Your task: Every entry below needs to be printed again exactly, with its pictures left out.

Provided information:
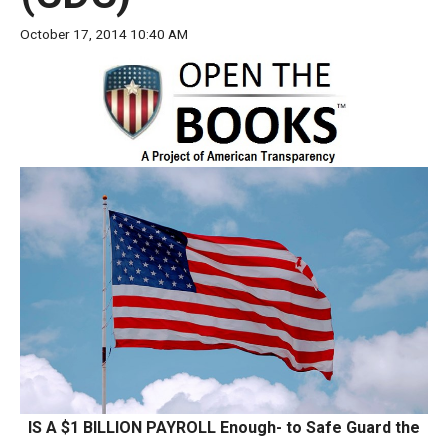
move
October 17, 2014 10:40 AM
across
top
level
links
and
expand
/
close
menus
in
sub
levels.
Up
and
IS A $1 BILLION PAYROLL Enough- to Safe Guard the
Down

Response:
move
October 17, 2014 10:40 AM
across
top
level
links
and
expand
/
close
menus
in
sub
levels.
Up
and
IS A $1 BILLION PAYROLL Enough- to Safe Guard the
Down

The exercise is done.